Insider Trading & Executive Data
Start Free Trial
24 insider trades in the last year. Go beyond summary counts with transaction-level detail, compensation intelligence, and institutional ownership context.
Blink Charging Co. is an owner/operator, manufacturer and network-services provider for EV charging equipment, selling Level 2 and DC fast chargers and a cloud-based Blink Network that supports payments, roaming, load management and fleet tools. Revenue mixes include equipment sales, driver charging fees, network and processing fees, warranties, government grants and Envoy Mobility car‑sharing subscriptions; in 2024 product sales declined while recurring charging service and network fees grew materially. The business is capital‑intensive under its Blink‑owned owner/operator model, relies on long‑term host contracts and grant funding, and faces competitive and regulatory pressures (supply/quality, data privacy, permitting, Buy American requirements).
Compensation at Blink is likely tied to a blend of near‑term operational metrics (product deployments, shipments and product revenue) and recurring commercial metrics (chargers on the Blink Network, utilization, charging services revenue and network fees), given the company’s shift toward service revenue and network monetization. The MD&A shows large goodwill and asset impairments in 2024 and significant workforce reductions that reduced total compensation expense ~37%, so management is likely moving pay toward performance‑based and equity incentives (RSUs/options) that align with long‑term service growth, uptime/utilization and capital efficiency targets. Given the capital intensity and reliance on ATM equity raises, long‑term awards will likely emphasize shareholder‑value metrics (TSR, adjusted EBITDA/cash flow) and milestone vesting tied to integration or commercial rollouts (e.g., Envoy, Zemetric). Also expect retention grants or change‑in‑control/transaction consideration for key technical hires (e.g., acquisition founders becoming CTO) and potential clawback or discretion around cash bonuses when liquidity is constrained.
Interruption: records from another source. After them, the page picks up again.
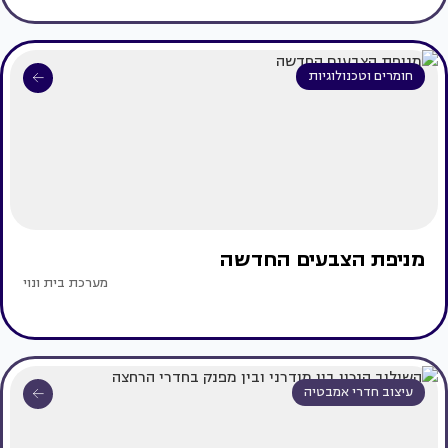
חומרים וטכנולוגיות
מניפת הצבעים החדשה
מערכת בית ונוי
עיצוב חדרי אמבטיה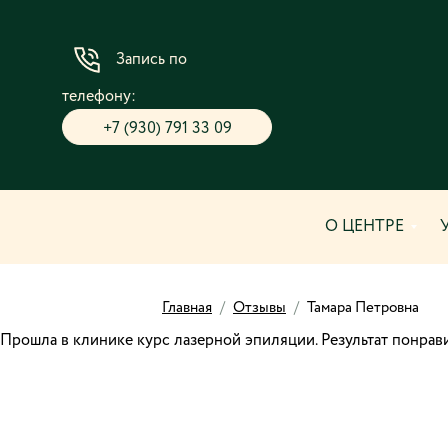
Запись по
телефону:
+7 (930) 791 33 09
О ЦЕНТРЕ
Главная
/
Отзывы
/
Тамара Петровна
Прошла в клинике курс лазерной эпиляции. Результат понрав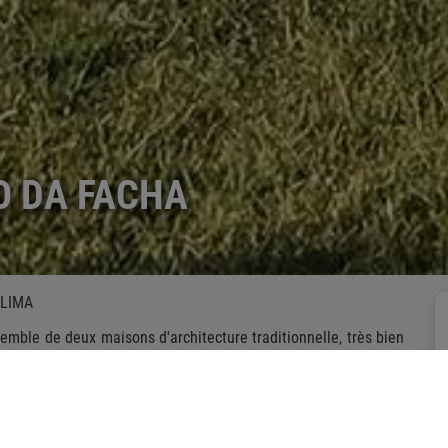
O DA FACHA
 LIMA
mble de deux maisons d'architecture traditionnelle, très bien
e siècle. Située sur le chemin portugais de Saint-Jacques de
hâtaigneraie. Elle a une entrée avec un imposant treillage de
de la région du Minho, dont l’extérieur conserve les traces
sont confortables, la décoration allie confort contemporain et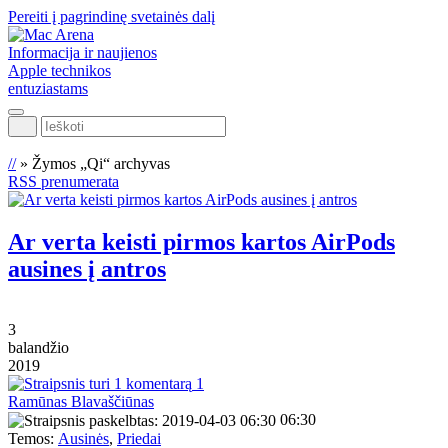
Pereiti į pagrindinę svetainės dalį
Informacija ir naujienos
Apple technikos
entuziastams
Ieškoti
//
»
Žymos „Qi“ archyvas
RSS prenumerata
Ar verta keisti pirmos kartos AirPods
ausines į antros
3
balandžio
2019
1
Ramūnas Blavaščiūnas
06:30
Temos:
Ausinės
,
Priedai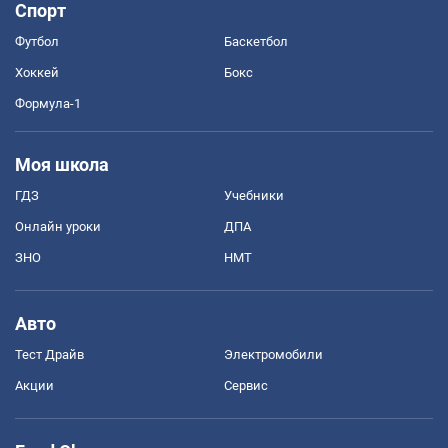
Спорт
Футбол
Баскетбол
Хоккей
Бокс
Формула-1
Моя школа
ГДЗ
Учебники
Онлайн уроки
ДПА
ЗНО
НМТ
Авто
Тест Драйв
Электромобили
Акции
Сервис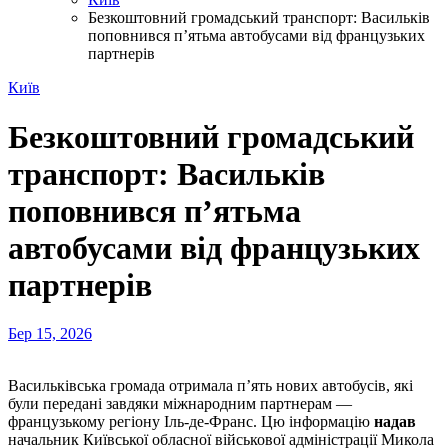
Безкоштовний громадський транспорт: Васильків
поповнився п’ятьма автобусами від французьких
партнерів
Київ
Безкоштовний громадський
транспорт: Васильків
поповнився п’ятьма
автобусами від французьких
партнерів
Бер 15, 2026
Васильківська громада отримала
п’ять нових автобусів
, які
були передані завдяки міжнародним партнерам —
французькому регіону
Іль-де-Франс
. Цю інформацію
надав
начальник Київської обласної військової адміністрації
Микола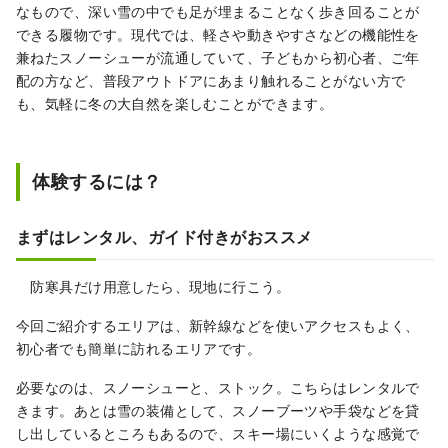
なもので、深い雪の中でも足が埋まることなく歩き回ることが
できる履物です。現代では、軽さや動きやすさなどの機能性を
兼ねたスノーシューが流通していて、子どもから初心者、ご年
配の方など、普段アウトドアにあまり触れることがない方で
も、気軽に冬の大自然を楽しむことができます。
体験するには？
まずはレンタル、ガイド付きがおススメ
防寒具だけ用意したら、現地に行こう。
今回ご紹介するエリアは、新幹線などを使いアクセスもよく、
初心者でも簡単に訪れるエリアです。
必要なのは、スノーシューと、ストック。こちらはレンタルで
きます。あとは雪の装備として、スノーブーツや手袋などを貸
し出しているところもあるので、スキー場にいくような感覚で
Insider transaction patterns at Blink should be interpreted against a backdrop of frequent equity financing, ATM sales and near‑term liquidity stress—insider sales may reflect diversification or liquidity needs rather than signals of corporate health, so check Form 4 details (sales vs. option exercises, transfers, 10b5‑1 plans). Material events that commonly trigger insider activity include quarter‑end results (given volatile product vs. service mix), large impairment or reserve announcements, acquisition closings (Envoy/Zemetric), and grant/vesting dates for retention or performance awards; watch for clustering of sales after ATM offerings. Regulatory and compliance constraints are meaningful: Section 16 reporting, blackout periods around material nonpublic information, and restrictions tied to government grant/Buy American compliance may affect timing; also expect insiders to rely on 10b5‑1 plans to trade during times of ongoing capital raises.